I'm regularly compiling some C programs and one thing is annoying : after I've compiled, I'm opening a shell with M-x shell ./foo, but the shell open in place of the source code's window. I would like the shell buffer to open in place of the compilation window, which I don't really need anymore. Otherwise, it's an overkill.

I've read about this topic open buffer in a specified frame but my emacs lisp competence are not that great and I can't adapt it to my case.

Thanks in advance! I guess I'm not the only one it can help.


I've added a screenshot to make things clearer. Let's call the above window "A" and the below "B". When I call the shell, i.e M-x shell (I rather use M-x term but that the same here), A has the focus, which is probably the reason why the shell window open in place of A. I want it to open in place of A (originally the compilation window).

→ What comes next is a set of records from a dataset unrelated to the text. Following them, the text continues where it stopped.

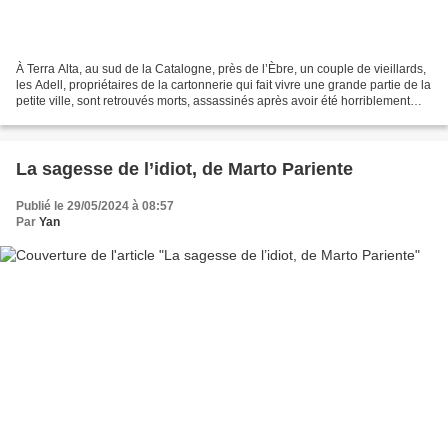
À Terra Alta, au sud de la Catalogne, près de l’Èbre, un couple de vieillards,
les Adell, propriétaires de la cartonnerie qui fait vivre une grande partie de la
petite ville, sont retrouvés morts, assassinés après avoir été horriblement
torturés. Melchor...
La sagesse de l’idiot, de Marto Pariente
Publié le 29/05/2024 à 08:57
Par
Yan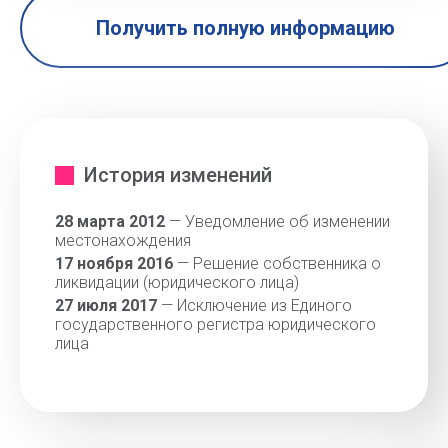
Получить полную информацию
История изменений
28 марта 2012
— Уведомление об изменении
местонахождения
17 ноября 2016
— Решение собственника о
ликвидации (юридического лица)
27 июля 2017
— Исключение из Единого
государственного регистра юридического
лица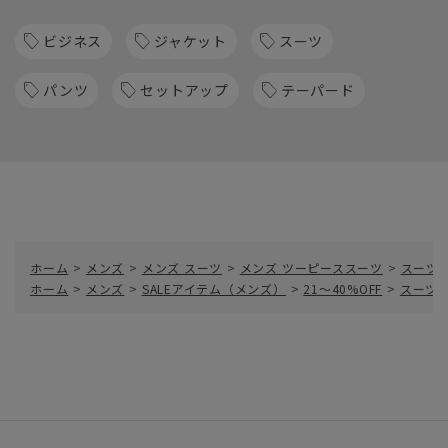
ビジネス
ジャケット
スーツ
パンツ
セットアップ
テーパード
ホーム
>
メンズ
>
メンズ スーツ
>
メンズ ツーピーススーツ
>
スーツ／
ホーム
>
メンズ
>
SALEアイテム（メンズ）
>
21～40%OFF
>
スーツ／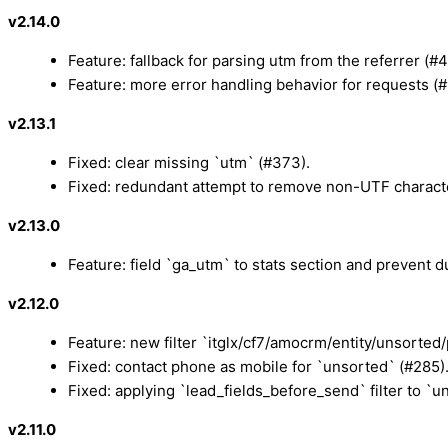
v2.14.0
Feature: fallback for parsing utm from the referrer (#4
Feature: more error handling behavior for requests (
v2.13.1
Fixed: clear missing `utm` (#373).
Fixed: redundant attempt to remove non-UTF charact
v2.13.0
Feature: field `ga_utm` to stats section and prevent d
v2.12.0
Feature: new filter `itglx/cf7/amocrm/entity/unsorted
Fixed: contact phone as mobile for `unsorted` (#285)
Fixed: applying `lead_fields_before_send` filter to `u
v2.11.0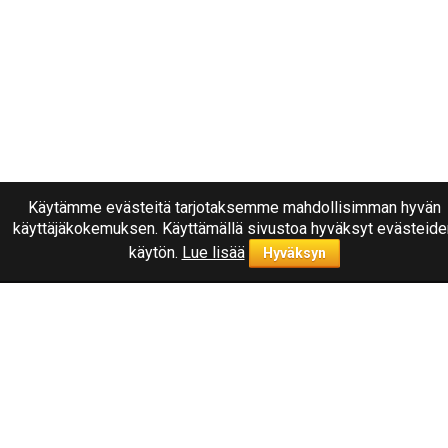
Käytämme evästeitä tarjotaksemme mahdollisimman hyvän
käyttäjäkokemuksen. Käyttämällä sivustoa hyväksyt evästeide
käytön.
Lue lisää
Hyväksyn
Ota yhteyttä
040
1787322
Joensuu, Kuurnankatu 8
Sähköpostiosoite:
info@rengasplanet.fi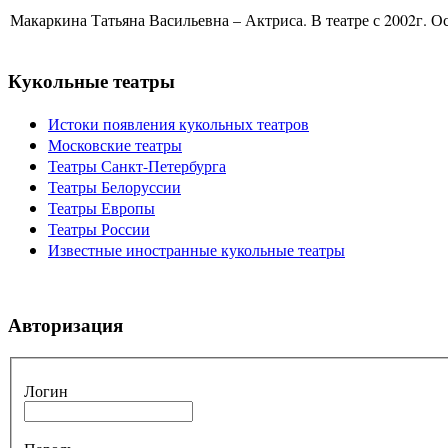
Макаркина Татьяна Васильевна – Актриса. В театре с 2002г. Ос
Кукольные театры
Истоки появления кукольных театров
Московские театры
Театры Санкт-Петербурга
Театры Белоруссии
Театры Европы
Театры России
Известные иностранные кукольные театры
Авторизация
Логин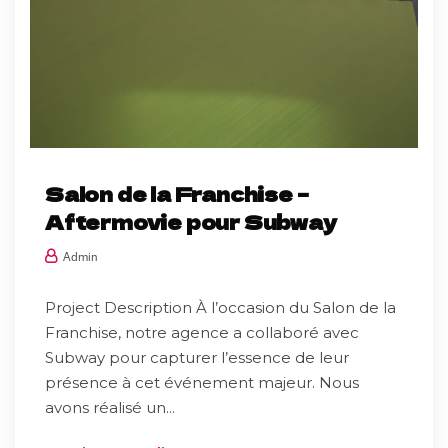
Salon de la Franchise –
Aftermovie pour Subway
Admin
Project Description À l’occasion du Salon de la
Franchise, notre agence a collaboré avec
Subway pour capturer l’essence de leur
présence à cet événement majeur. Nous
avons réalisé un...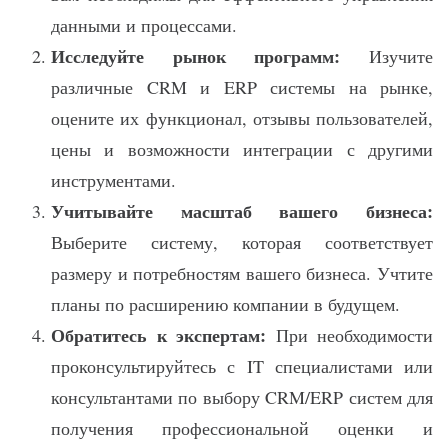
данными и процессами.
Исследуйте рынок программ:
Изучите
различные CRM и ERP системы на рынке,
оцените их функционал, отзывы пользователей,
цены и возможности интеграции с другими
инструментами.
Учитывайте масштаб вашего бизнеса:
Выберите систему, которая соответствует
размеру и потребностям вашего бизнеса. Учтите
планы по расширению компании в будущем.
Обратитесь к экспертам:
При необходимости
проконсультируйтесь с IT специалистами или
консультантами по выбору CRM/ERP систем для
получения профессиональной оценки и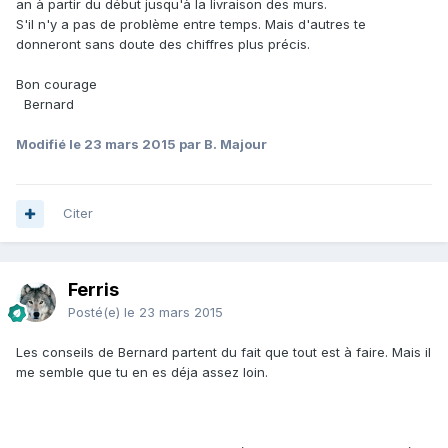
an à partir du début jusqu'à la livraison des murs.
S'il n'y a pas de problème entre temps. Mais d'autres te
donneront sans doute des chiffres plus précis.
Bon courage
Bernard
Modifié
le 23 mars 2015
par B. Majour
Citer
Ferris
Posté(e)
le 23 mars 2015
Les conseils de Bernard partent du fait que tout est à faire. Mais il
me semble que tu en es déja assez loin.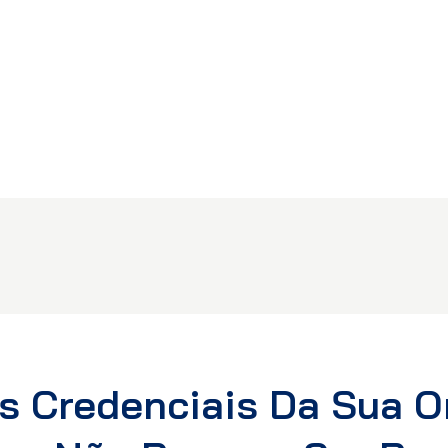
s Credenciais Da Sua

  • Are you familiar with the difference between Emacs terminology of a frame and a window, and do you really mean frame? What's the difference between a buffer, a file, a window, and a frame?: emacs.stackexchange.com/questions/13583/…
    – lawlist
    Commented Nov 2, 2016 at 15:48
  • Yes you're right, I may edit my question accordingly. I hope my question makes sense though.
    – loukios
    Commented Nov 2, 2016 at 15:54
  • I would recommend specifying how many windows are open and in what layout -- e.g., side by side, and label them such as A = left window = source code buffer and B = right window = compilation buffer; the window that has focus before calling M-x shell is A or B; after calling M-x shell, B should become *shell* or A should become *shell*. Focus should be in the *shell* buffer (window A or B) when done.
    – lawlist
    Commented Nov 2, 2016 at 15:58
  • I like to modify the source code and/or create new functions, whereas most people prefer things like advice, the display-buffer-alist, special-display-regexps, etc. If it were me, I would just copy the shell function and rename it to something like my-shell and I would change (pop-to-buffer buffer) to whatever floats my boat -- e.g., (switch-to-buffer buffer) assuming that I am in the window that I want to contain the *shell* buffer when I'm done typing M-x my-shell. I suspect there are already several threads that suggest the other three (3) above-mentioned alternatives.
    – lawlist
    Commented Nov 2, 2016 at 16:11
  • The same concept with term, but it is reversed -- since the function term uses (switch-to-buffer "*terminal*") and perhaps you want (pop-to-buffer "*terminal*"). To read about pop-to-buffer, type M-x describe-function RET pop-to-buffer RET: "Select buffer BUFFER in some window, preferably a different one. BUFFER may be a buffer, a string (a buffer name), or nil. If it is a string not naming an existent buffer, create a buffer with that name. If BUFFER is nil, choose some other buffer. Return the buffer."